● YOUR INSTRUCTIONS
Filter the entries for the string "text". Copy each line that has it.

(ENTRIES SUPPLIED begins)

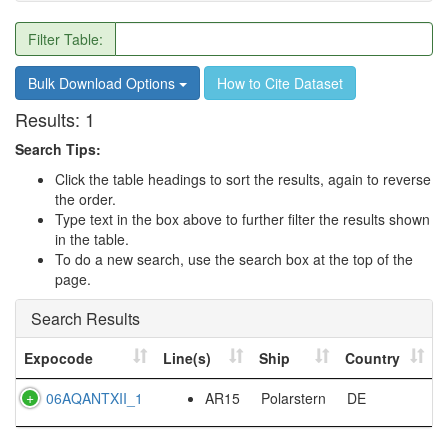
Filter Table:
Bulk Download Options
How to Cite Dataset
Results:
1
Search Tips:
Click the table headings to sort the results, again to reverse
the order.
Type text in the box above to further filter the results shown
in the table.
To do a new search, use the search box at the top of the
page.
Search Results
Expocode
Line(s)
Ship
Country
06AQANTXII_1
AR15
Polarstern
DE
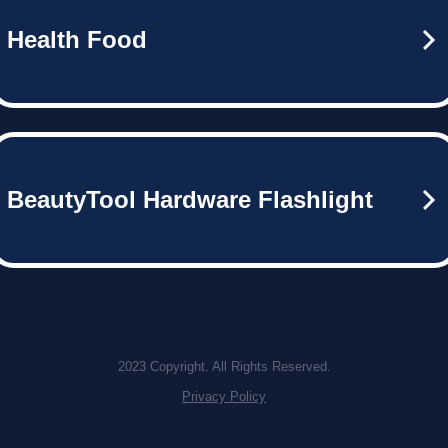
Health Food
BeautyTool Hardware Flashlight
2023 Copyright. All Rights Reserved.
Privacy Policy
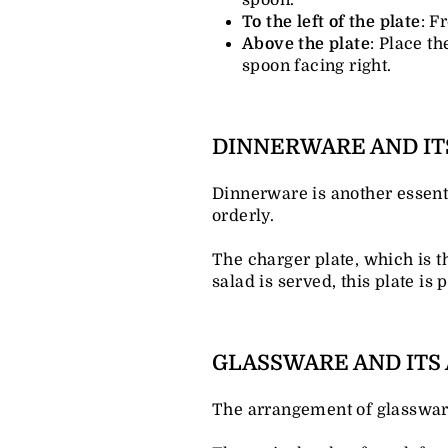
To the left of the plate
: F
Above the plate
: Place th
spoon facing right.
DINNERWARE AND I
Dinnerware is another essent
orderly.
The charger plate, which is the
salad is served, this plate is 
GLASSWARE AND IT
The arrangement of glassware 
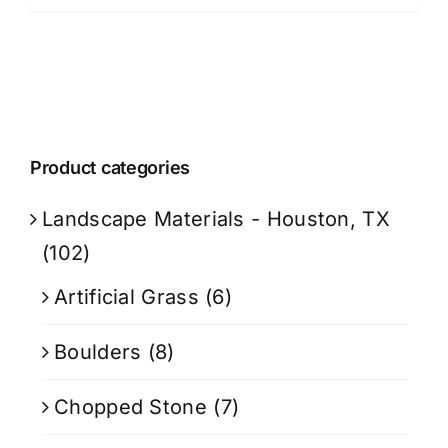
Product categories
Landscape Materials - Houston, TX
(102)
Artificial Grass
(6)
Boulders
(8)
Chopped Stone
(7)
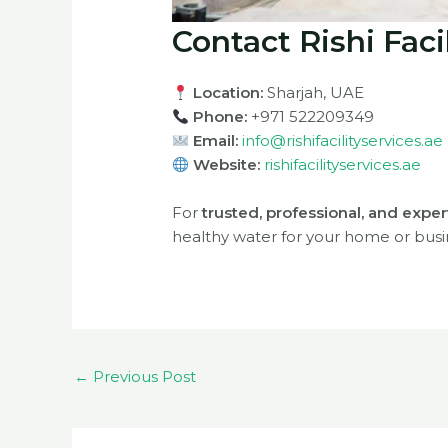
Contact Rishi Faci
Location:
Sharjah, UAE
Phone:
+971 522209349
Email:
info@rishifacilityservices.ae
Website:
rishifacilityservices.ae
For
trusted, professional, and exper
healthy water for your home or busi
←
Previous Post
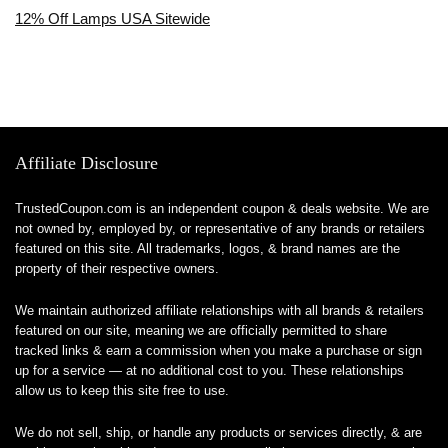
12% Off Lamps USA Sitewide
Affiliate Disclosure
TrustedCoupon.com is an independent coupon & deals website. We are
not owned by, employed by, or representative of any brands or retailers
featured on this site. All trademarks, logos, & brand names are the
property of their respective owners.
We maintain authorized affiliate relationships with all brands & retailers
featured on our site, meaning we are officially permitted to share
tracked links & earn a commission when you make a purchase or sign
up for a service — at no additional cost to you. These relationships
allow us to keep this site free to use.
We do not sell, ship, or handle any products or services directly, & are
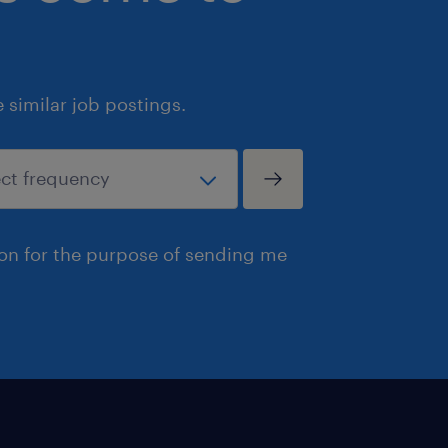
similar job postings.
ion for the purpose of sending me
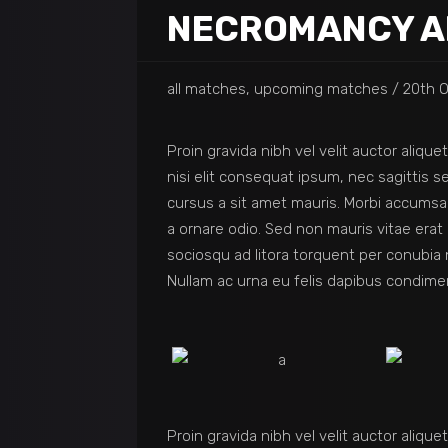
NECROMANCY A
all matches, upcoming matches
20th O
Proin gravida nibh vel velit auctor aliqu
nisi elit consequat ipsum, nec sagittis s
cursus a sit amet mauris. Morbi accumsan
a ornare odio. Sed non mauris vitae erat 
sociosqu ad litora torquent per conubia 
Nullam ac urna eu felis dapibus condime
Proin gravida nibh vel velit auctor aliqu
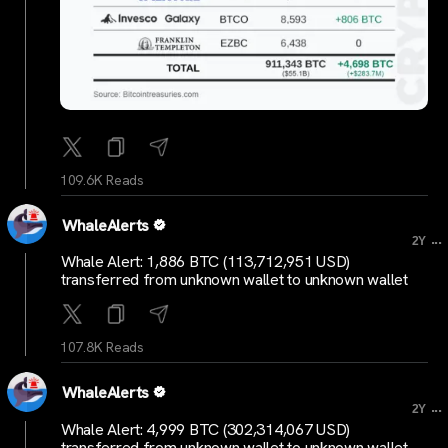
109.6K Reads
WhaleAlerts
...
2Y
Whale Alert: 1,886 BTC (113,712,951 USD)
transferred from unknown wallet to unknown wallet
107.8K Reads
WhaleAlerts
...
2Y
Whale Alert: 4,999 BTC (302,314,067 USD)
transferred from unknown wallet to unknown wallet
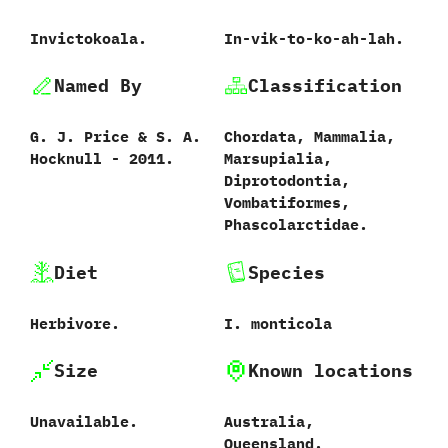
Invictokoala.
In-vik-to-ko-ah-lah.
Named By
Classification
G.‭ ‬J.‭ ‬Price‭ & ‬S.‭ ‬A.‭
Chordata,‭ ‬Mammalia,‭
‬Hocknull‭ ‬-‭ ‬2011.
‬Marsupialia,‭
‬Diprotodontia,‭
‬Vombatiformes,‭
‬Phascolarctidae.
Diet
Species
Herbivore.
I.‭ ‬monticola‭
Size
Known locations
Unavailable.
Australia,‭
‬Queensland.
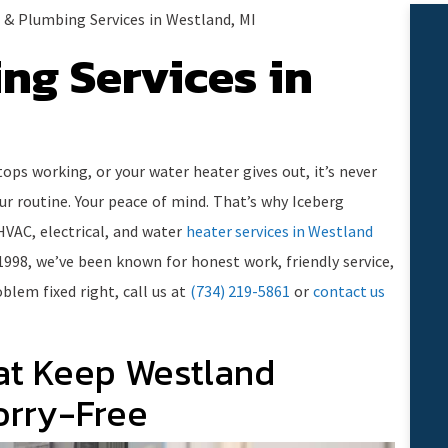
& Plumbing Services in Westland, MI
ng Services in
ops working, or your water heater gives out, it’s never
our routine. Your peace of mind. That’s why Iceberg
HVAC, electrical, and water
heater services in Westland
1998, we’ve been known for honest work, friendly service,
blem fixed right, call us at
(734) 219-5861
or
contact us
at Keep Westland
rry-Free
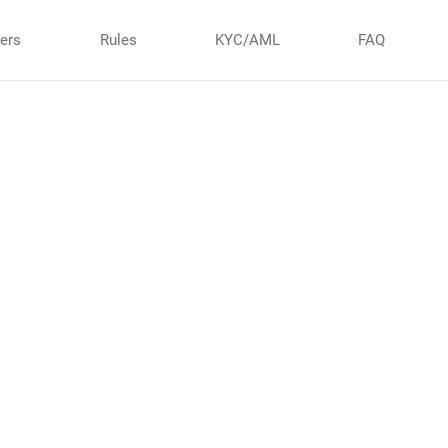
ners
Rules
KYC/AML
FAQ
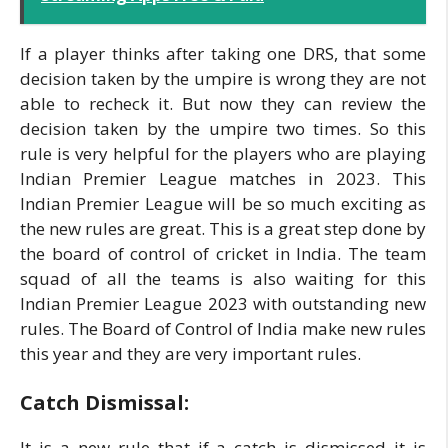
If a player thinks after taking one DRS, that some
decision taken by the umpire is wrong they are not
able to recheck it. But now they can review the
decision taken by the umpire two times. So this
rule is very helpful for the players who are playing
Indian Premier League matches in 2023. This
Indian Premier League will be so much exciting as
the new rules are great. This is a great step done by
the board of control of cricket in India. The team
squad of all the teams is also waiting for this
Indian Premier League 2023 with outstanding new
rules. The Board of Control of India make new rules
this year and they are very important rules.
Catch Dismissal:
It is a new rule that if a catch is dismissed it is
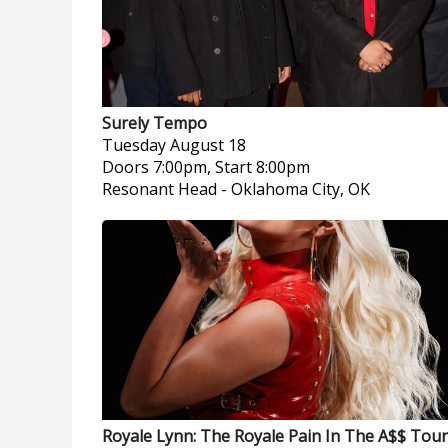
Surely Tempo
Tuesday
August 18
Doors 7:00pm, Start 8:00pm
Resonant Head
-
Oklahoma City, OK
Royale Lynn: The Royale Pain In The A$$ Tour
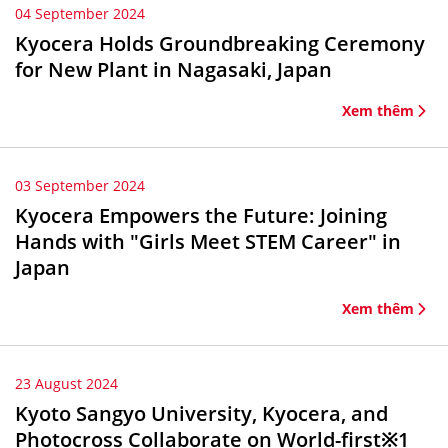
04 September 2024
Kyocera Holds Groundbreaking Ceremony
for New Plant in Nagasaki, Japan
Xem thêm
03 September 2024
Kyocera Empowers the Future: Joining
Hands with "Girls Meet STEM Career" in
Japan
Xem thêm
23 August 2024
Kyoto Sangyo University, Kyocera, and
Photocross Collaborate on World-first※1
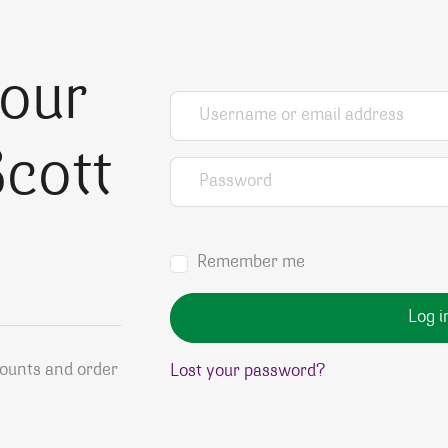
your
Username or email address
*
cott
Password
*
Remember me
Log i
counts and order
Lost your password?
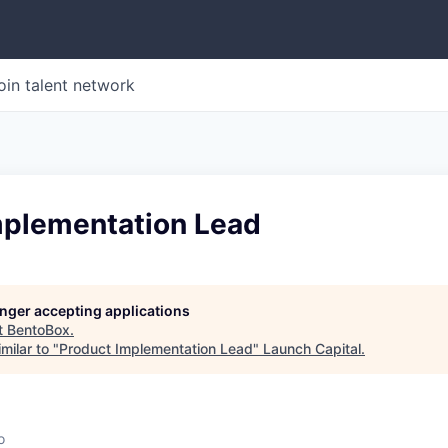
oin talent network
mplementation Lead
longer accepting applications
t
BentoBox
.
milar to "
Product Implementation Lead
"
Launch Capital
.
o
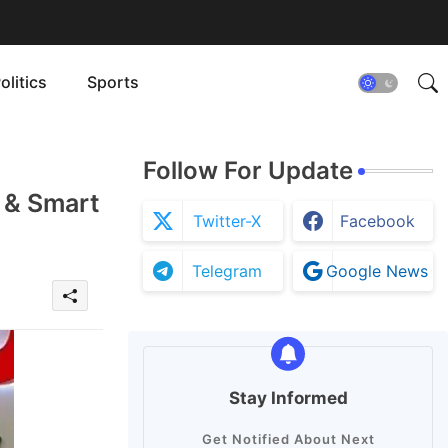
olitics
Sports
Follow For Update
 & Smart
Twitter-X
Facebook
Telegram
Google News
Stay Informed
Get Notified About Next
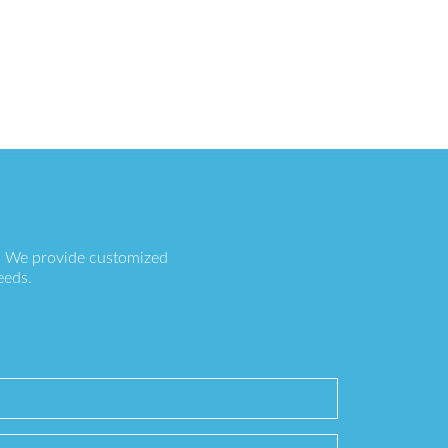
s. We provide customized
eeds.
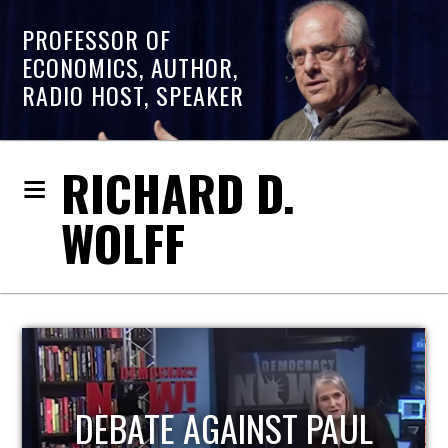
PROFESSOR OF
ECONOMICS, AUTHOR,
RADIO HOST, SPEAKER
RICHARD D.
WOLFF
HOST OF ECONOMIC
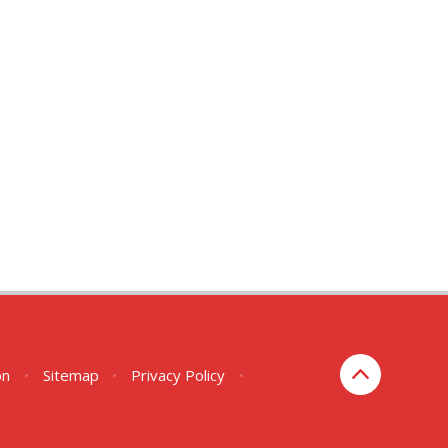
on
•
Sitemap
•
Privacy Policy
•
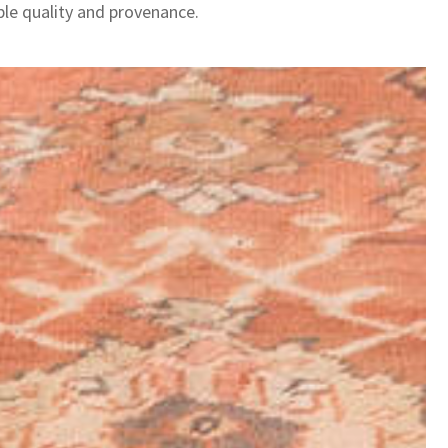
le quality and provenance.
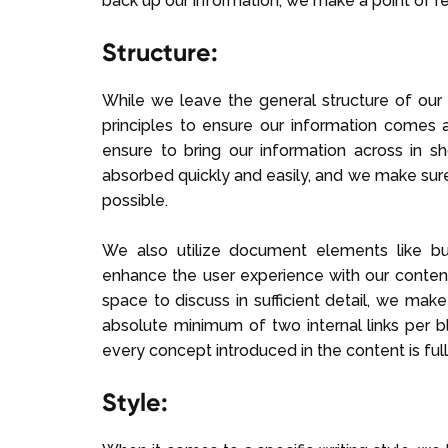
back up our information, we make a point of r
Structure:
While we leave the general structure of our
principles to ensure our information comes a
ensure to bring our information across in sh
absorbed quickly and easily, and we make sur
possible.
We also utilize document elements like bull
enhance the user experience with our conten
space to discuss in sufficient detail, we mak
absolute minimum of two internal links per 
every concept introduced in the content is ful
Style:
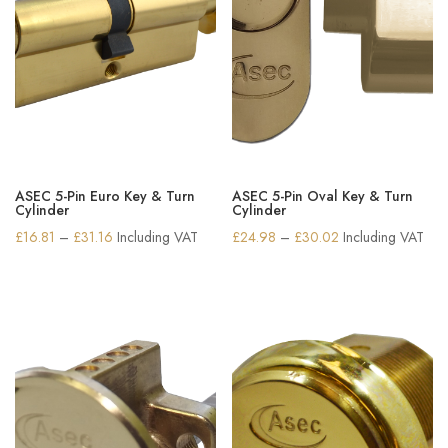
ASEC 5-Pin Euro Key & Turn
ASEC 5-Pin Oval Key & Turn
Cylinder
Cylinder
Price
Price
£
16.81
–
£
31.16
Including VAT
£
24.98
–
£
30.02
Including VAT
range:
range:
£16.81
£24.98
through
through
£31.16
£30.02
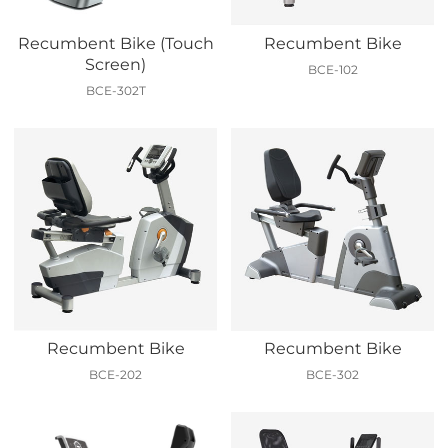
Recumbent Bike (Touch
Recumbent Bike
Screen)
BCE-102
BCE-302T
Recumbent Bike
Recumbent Bike
BCE-202
BCE-302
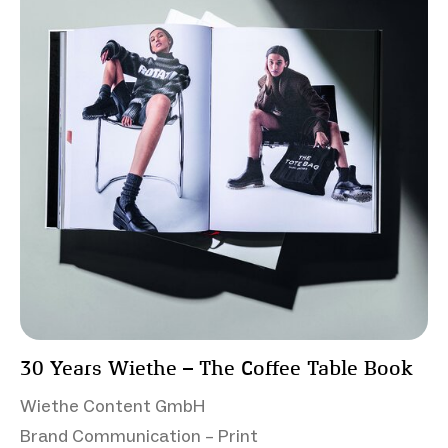
30 Years Wiethe – The Coffee Table Book
Wiethe Content GmbH
Brand Communication – Print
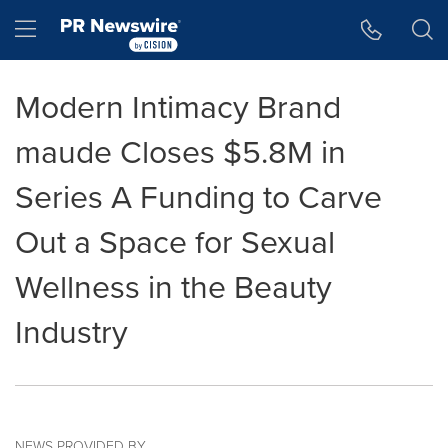
Accessibility Statement
Skip Navigation
Hamburger menu
Modern Intimacy Brand
maude Closes $5.8M in
Series A Funding to Carve
Out a Space for Sexual
Wellness in the Beauty
Industry
NEWS PROVIDED BY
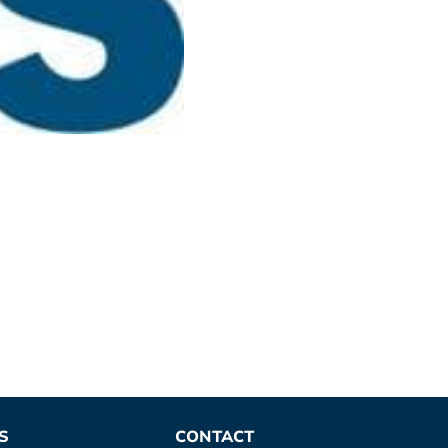
S
CONTACT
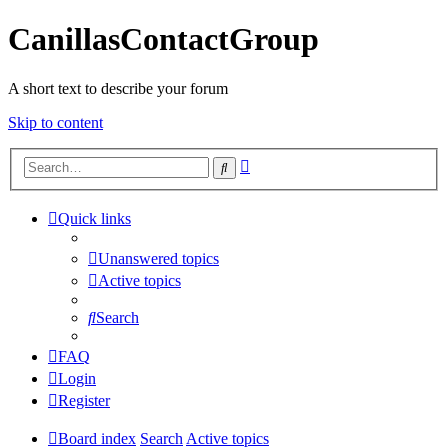
CanillasContactGroup
A short text to describe your forum
Skip to content
Advanced
Search
search
Quick links
Unanswered topics
Active topics
Search
FAQ
Login
Register
Board index
Search
Active topics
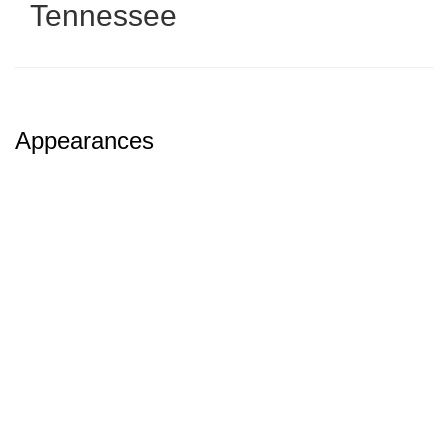
Tennessee
Appearances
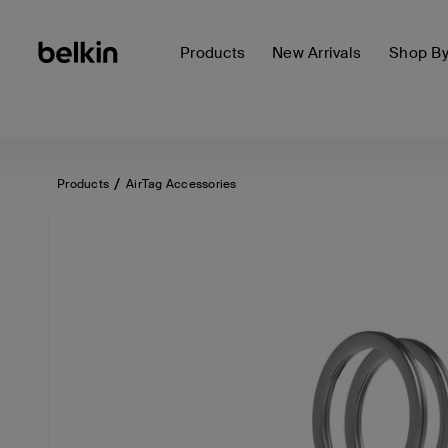
Products
New Arrivals
Shop B
Products
AirTag Accessories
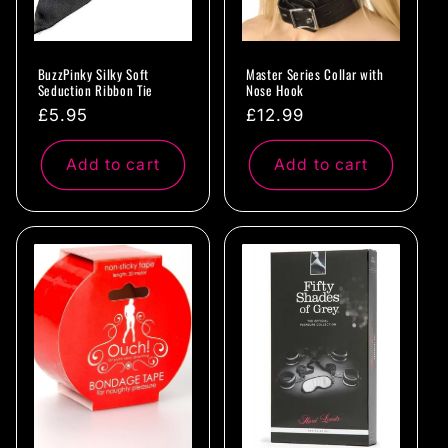
BuzzPinky Silky Soft
Master Series Collar with
Seduction Ribbon Tie
Nose Hook
Regular
£5.95
Regular
£12.99
price
price
Add to cart
Add to cart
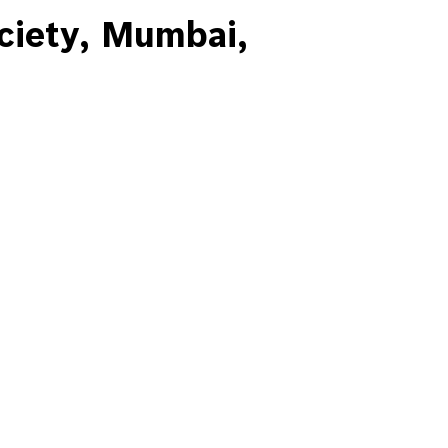
iety, Mumbai,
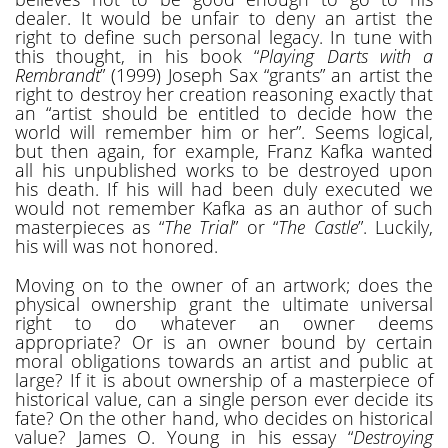
dealer. It would be unfair to deny an artist the
right to define such personal legacy. In tune with
this thought, in his book “
Playing Darts with a
Rembrandt
” (1999) Joseph Sax “grants” an artist the
right to destroy her creation reasoning exactly that
an “artist should be entitled to decide how the
world will remember him or her”. Seems logical,
but then again, for example, Franz Kafka wanted
all his unpublished works to be destroyed upon
his death. If his will had been duly executed we
would not remember Kafka as an author of such
masterpieces as “
The Trial
” or “
The Castle
”. Luckily,
his will was not honored.
Moving on to the owner of an artwork; does the
physical ownership grant the ultimate universal
right to do whatever an owner deems
appropriate? Or is an owner bound by certain
moral obligations towards an artist and public at
large? If it is about ownership of a masterpiece of
historical value, can a single person ever decide its
fate? On the other hand, who decides on historical
value? James O. Young in his essay “
Destroying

(ENTRIES SUPPLIED ends)

● ANSWER TO THE PROBLEM
Type text in the box above to further filter the results shown
A short text to describe your forum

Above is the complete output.